——自古以來,自以為「能說幾句」、「該說幾句」而遭禍的人,不計其數;人人都以為說幾句話應該「沒有什麼關係」,但實際上,說幾句有時候足可等於刺別人幾刀,或是捅自己幾刀一般嚴重。
回百響知道這種嚴重性。
他知道替人說好話是一件值錢的事,所以他十分慎言,不說沒有代價的好話。
偏偏回百應很信任他,甚至可以說是絕對的信任他,但就是在「錢」字上,卻是絕對的不信任他。
在金錢上,回百應是信任他的夫人。
回夫人卻不信任他。
這也難怪,通常,在權力鬥爭的運作裡,叔嫂之間本就容易形成對抗與衝突。
回百響最需要的就是銀子。
這點他無法得到滿足,只好假手外求,到後來發現唯一能使他手頭寬綽自如的,卻是蘭亭池家。
當他發現的時候,已經不能回頭。
——要是回百應發現他欠下池家那麼多錢,只把他的頭撕下來餵狗也算幸運。
他唯一的辦法就是使池家不向他討償。
為了這點,他難免要為池家「做一點點小事」,包括有時候「少說一兩句話」,有時候要「多說一兩句話」。
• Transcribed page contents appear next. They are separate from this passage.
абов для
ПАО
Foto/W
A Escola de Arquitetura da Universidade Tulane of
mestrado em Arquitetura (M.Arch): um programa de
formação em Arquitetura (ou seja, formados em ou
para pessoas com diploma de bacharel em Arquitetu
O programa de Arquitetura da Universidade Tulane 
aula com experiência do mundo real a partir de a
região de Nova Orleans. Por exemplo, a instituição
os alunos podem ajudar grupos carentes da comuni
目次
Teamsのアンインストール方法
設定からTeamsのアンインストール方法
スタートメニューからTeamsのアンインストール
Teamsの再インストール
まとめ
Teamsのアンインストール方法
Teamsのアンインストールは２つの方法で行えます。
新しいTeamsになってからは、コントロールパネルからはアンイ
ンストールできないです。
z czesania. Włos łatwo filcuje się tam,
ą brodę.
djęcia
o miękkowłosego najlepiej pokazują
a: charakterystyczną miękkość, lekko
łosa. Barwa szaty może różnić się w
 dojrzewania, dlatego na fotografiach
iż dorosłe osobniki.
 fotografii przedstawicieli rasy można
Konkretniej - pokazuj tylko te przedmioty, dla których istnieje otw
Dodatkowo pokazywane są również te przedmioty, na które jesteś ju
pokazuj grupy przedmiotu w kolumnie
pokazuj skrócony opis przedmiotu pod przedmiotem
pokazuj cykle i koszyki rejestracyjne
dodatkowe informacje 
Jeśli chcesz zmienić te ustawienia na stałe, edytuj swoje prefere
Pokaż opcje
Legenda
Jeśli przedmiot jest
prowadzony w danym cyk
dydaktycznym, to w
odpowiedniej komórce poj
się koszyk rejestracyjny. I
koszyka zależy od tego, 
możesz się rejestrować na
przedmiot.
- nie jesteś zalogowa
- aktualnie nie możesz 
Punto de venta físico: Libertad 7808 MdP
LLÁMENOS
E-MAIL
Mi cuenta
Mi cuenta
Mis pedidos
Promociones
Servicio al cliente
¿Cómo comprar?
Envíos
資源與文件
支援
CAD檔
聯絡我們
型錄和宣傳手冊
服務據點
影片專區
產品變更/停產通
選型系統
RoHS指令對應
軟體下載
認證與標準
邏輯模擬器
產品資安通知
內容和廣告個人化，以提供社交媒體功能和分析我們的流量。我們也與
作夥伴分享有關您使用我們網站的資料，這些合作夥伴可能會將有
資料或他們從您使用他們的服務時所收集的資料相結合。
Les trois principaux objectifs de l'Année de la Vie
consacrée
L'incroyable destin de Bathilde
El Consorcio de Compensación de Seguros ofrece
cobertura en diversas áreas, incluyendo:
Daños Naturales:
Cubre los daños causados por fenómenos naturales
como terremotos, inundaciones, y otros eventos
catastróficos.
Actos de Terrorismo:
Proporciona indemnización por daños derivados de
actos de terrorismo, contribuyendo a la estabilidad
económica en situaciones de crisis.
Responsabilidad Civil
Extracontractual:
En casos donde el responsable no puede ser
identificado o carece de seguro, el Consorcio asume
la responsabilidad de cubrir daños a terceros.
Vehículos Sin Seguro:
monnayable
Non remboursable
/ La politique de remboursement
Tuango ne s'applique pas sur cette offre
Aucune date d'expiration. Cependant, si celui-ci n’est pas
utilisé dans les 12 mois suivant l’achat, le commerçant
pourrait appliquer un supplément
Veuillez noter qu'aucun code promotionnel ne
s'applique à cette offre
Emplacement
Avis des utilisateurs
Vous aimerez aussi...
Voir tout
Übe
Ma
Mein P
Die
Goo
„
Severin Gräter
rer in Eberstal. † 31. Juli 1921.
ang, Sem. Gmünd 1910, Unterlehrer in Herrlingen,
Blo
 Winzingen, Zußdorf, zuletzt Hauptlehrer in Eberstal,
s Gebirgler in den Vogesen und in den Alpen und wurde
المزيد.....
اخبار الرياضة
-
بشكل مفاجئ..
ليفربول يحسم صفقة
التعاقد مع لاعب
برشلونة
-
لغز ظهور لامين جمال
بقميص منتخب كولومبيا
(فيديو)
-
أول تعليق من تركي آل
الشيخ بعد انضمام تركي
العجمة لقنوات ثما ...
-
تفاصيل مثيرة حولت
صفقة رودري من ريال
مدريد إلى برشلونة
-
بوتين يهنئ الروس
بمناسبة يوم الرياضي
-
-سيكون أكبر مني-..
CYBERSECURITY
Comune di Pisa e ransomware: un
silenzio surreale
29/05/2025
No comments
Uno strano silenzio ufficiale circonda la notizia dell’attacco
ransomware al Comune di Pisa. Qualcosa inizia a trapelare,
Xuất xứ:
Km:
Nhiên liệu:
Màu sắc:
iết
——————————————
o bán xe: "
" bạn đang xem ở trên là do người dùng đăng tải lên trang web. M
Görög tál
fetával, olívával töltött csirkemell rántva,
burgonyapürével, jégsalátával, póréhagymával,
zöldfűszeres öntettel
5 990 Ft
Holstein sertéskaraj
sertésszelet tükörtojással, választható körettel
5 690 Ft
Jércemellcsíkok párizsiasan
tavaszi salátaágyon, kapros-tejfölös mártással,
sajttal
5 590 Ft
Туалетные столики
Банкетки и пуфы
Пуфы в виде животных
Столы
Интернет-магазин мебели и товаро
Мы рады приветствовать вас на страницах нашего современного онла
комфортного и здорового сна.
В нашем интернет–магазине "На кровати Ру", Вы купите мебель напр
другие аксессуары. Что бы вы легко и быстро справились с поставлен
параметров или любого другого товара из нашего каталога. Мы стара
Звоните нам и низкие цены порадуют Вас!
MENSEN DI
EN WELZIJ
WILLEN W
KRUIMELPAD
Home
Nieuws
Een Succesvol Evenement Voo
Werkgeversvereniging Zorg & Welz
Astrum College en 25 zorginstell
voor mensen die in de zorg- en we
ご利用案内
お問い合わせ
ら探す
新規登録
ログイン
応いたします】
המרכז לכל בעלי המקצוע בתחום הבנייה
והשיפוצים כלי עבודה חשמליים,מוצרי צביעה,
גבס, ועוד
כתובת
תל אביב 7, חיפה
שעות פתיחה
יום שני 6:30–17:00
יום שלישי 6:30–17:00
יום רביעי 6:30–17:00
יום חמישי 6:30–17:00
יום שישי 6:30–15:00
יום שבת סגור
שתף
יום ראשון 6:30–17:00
當然,他最終或最大的目標,也許是有一天,可以直接掌管回家的財庫,甚至控制回家的權力重心,這一點,只要回百應在世,對他而言,是一件絕不可能的事。
除非是池日暮協助他。
以下就是回百響對回萬雷多加的幾句話。
回百響:「你覺不覺得方邪真該殺?」
回萬雷,「該殺。」
回百響:「小絕死了,你痛不痛心?」
回萬雷:「不痛心。我痛恨。」
回百響:「連你也痛心,難道堂主反而不傷心?」
回萬雷:「堂主最疼小絕,怎可能不傷心!」
回百響:「便是。」
回萬雷:「你的意思是?」
回百響:「堂主必比我們更痛恨方邪真。」
回萬雷:「只是他不便說出來?」
回百響:「方邪真武功想必很高。」
回萬雷:「高又如何!」
回百響:「堂主當然不希望有人平白犧牲。」
回萬雷:「笑話!我且擷下他的頭來見堂主。」
回百響:「你不怕?」
回萬雷:「怕?怕什麼!」
回百響:「好,有勇氣!」
回萬雷:「堂主對我恩重如山,為他效死,責無旁貸。」
回百響:「可是……」
回萬雷:「可是什麼?」
回百響:「堂主並沒有下令殺方邪真,萬一……」
回萬雷:「是我自己要殺的,萬一出了事,由我自己承擔。」
回百響:「大舅真不愧是妙手堂第一好漢!」
回萬雷:「我只是做該做的事,殺該殺的人。」
回百響:「你放心,方邪真一定該殺,你只要殺了他,便算是做了件該做的事,萬一殺不了他,」他笑了笑,道:「我也會替你做一些該做的事。」
他去替回絕辦理葬事的時候,順便多買了一副棺材。
棺材店老闆問他靈牌上要寫上什麼名字,回百響想了想,笑著反問棺材店老闆:「你猜猜看?姓方還是姓回的?」
門還是敲響著。
輕輕。
輕輕的輕輕。
方邪真去開門。
一個和藹、福泰、有禮,但眼睛裡流露的神采足以傷人的商人。
商人大多和氣。
——也許他們深知「和氣生財」的竅妙,「和」是一個被忽略了近兩千年的字,所以在歷史上有的是內爭、內訌與內鬥,而沒有辦法團結起來,「以和為貴」。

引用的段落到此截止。